All this together has made space for an insidious, inescapable argument making its way back into the mainstream, where many are now encouraging women to prioritise skinniness above all else, flipping body positivity language back on itself by using its self-care underpinnings to rebrand thinness as a health issue. “I get so much more joy from looking lean, feeling lean, waking up in the morning and loving what I see in the mirror,” one TikTok user said in a viral post of this ilk, which has been viewed more than 7 million times. “You have to prioritise yourself, how you look, how you feel, over food. I have one life in this body, so why would I not want to treat it the best I can and look the best I can?… Looks fade, but so does your health – so take care of you.”
What we’ve had confirmed isn’t just that the male gaze has remained effectively as dominant as ever, but that there is a core portion of the population who happily benefit from this hierarchy, who only bent to social pressure during the height of the body positivity movement to feign a desire to subvert it. And while patriarchy is to blame for the standards, men aren’t the only ones enforcing them. You only need to spend a few minutes in these spaces on Instagram and TikTok to discover it’s not just Andrew Tate-type figures pushing this message, but millions of normal women telling each other to do more to try to be traditionally beautiful – doing so by parroting the exact language that, ten years ago, they would have used to argue for the opposite.

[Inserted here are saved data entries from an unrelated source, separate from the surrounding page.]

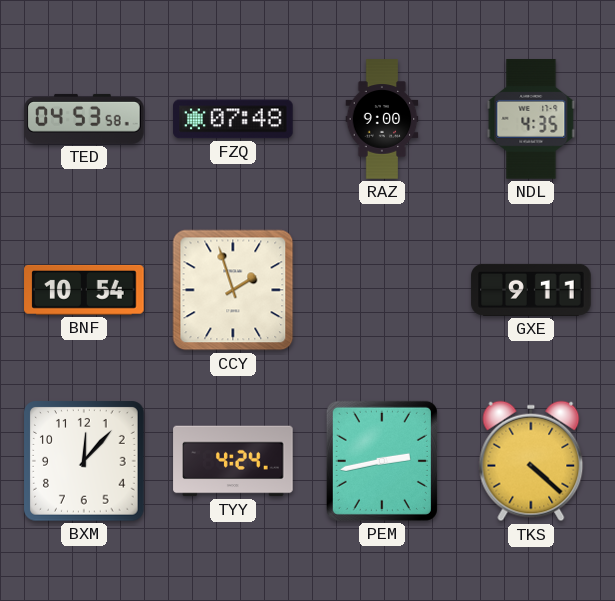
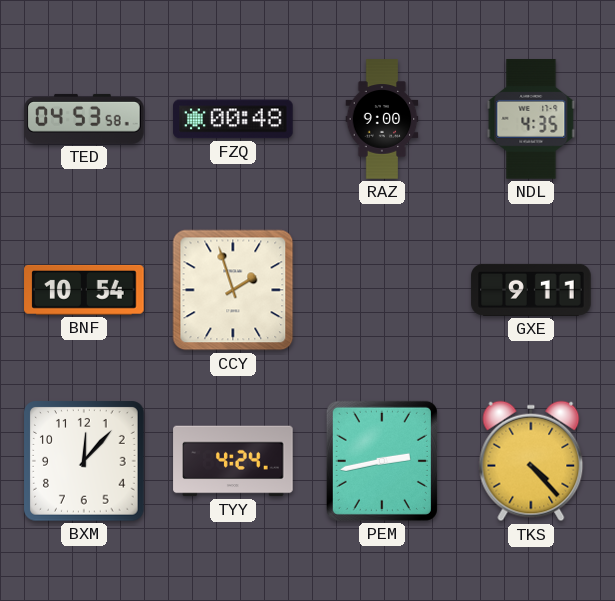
FZQ: 07:48 -> 00:48
TKS: 4:22 -> 4:23
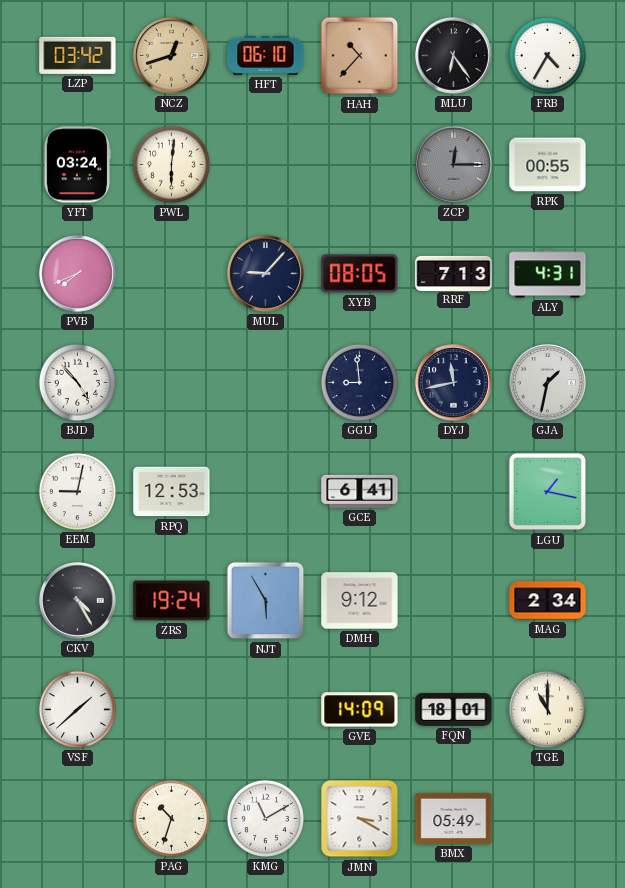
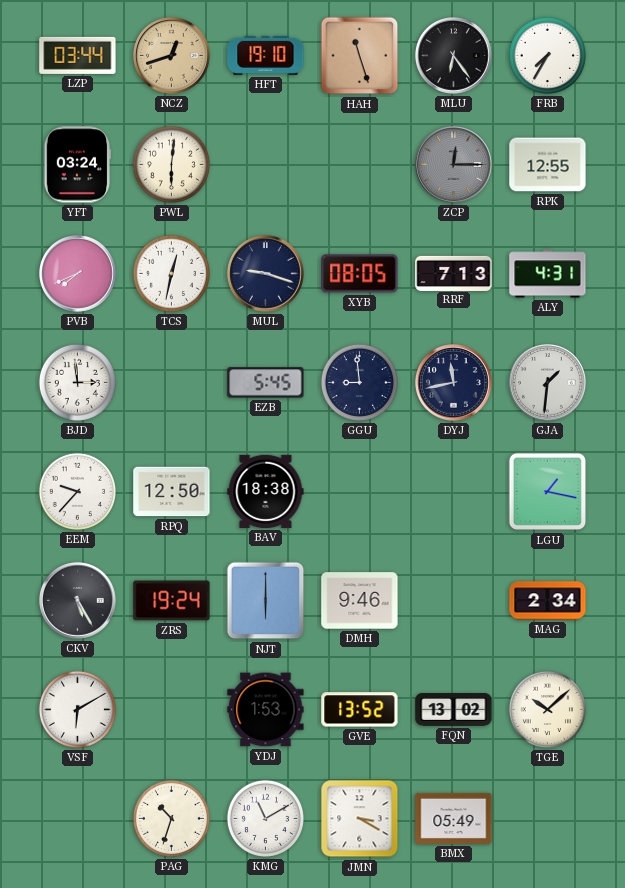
LZP: 03:42 -> 03:44
HFT: 06:10 -> 19:10
HAH: 10:37 -> 11:27
FRB: 4:35 -> 7:35
RPK: 00:55 -> 12:55
TCS: none -> 12:32
MUL: 9:07 -> 9:18
BJD: 4:53 -> 2:59
EZB: none -> 5:45
GJA: 1:32 -> 1:31
EEM: 9:02 -> 9:37
RPQ: 12:53 -> 12:50
BAV: none -> 18:38
GCE: 6:41 -> none
CKV: 4:25 -> 5:25
NJT: 5:55 -> 6:00
DMH: 9:12 -> 9:46
VSF: 1:38 -> 6:10
YDJ: none -> 1:53
GVE: 14:09 -> 13:52
FQN: 18:01 -> 13:02
TGE: 11:00 -> 10:08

This isn’t a view of the whole picture. There will be – as there always have been – a not insubstantial minority of women still pushing back against diet culture and arguing for a radical deconstruction of the beauty industry. There will be others pushing back in quieter ways by simply (and thoughtfully) disengaging with these standards. It’s also true that the women championing thinness as body positivity suffer from the same social pressures which make it difficult to untangle our lives from the desire to be skinny. But we cannot feign ignorance that we are helpless against the thinness obsession – or that the answer to these challenges is total capitulation to the system that oppresses us and spinning this, somehow, as empowerment.
2024 marked our official exit from the body positivity movement, an ultimately brief blip of a decade, with little suggestion that we’ll make a serious return. But there is hope in learning that this movement was never our salvation. In place of the saccharine, we deserve the resolute, the radical and the specific that can produce something lasting.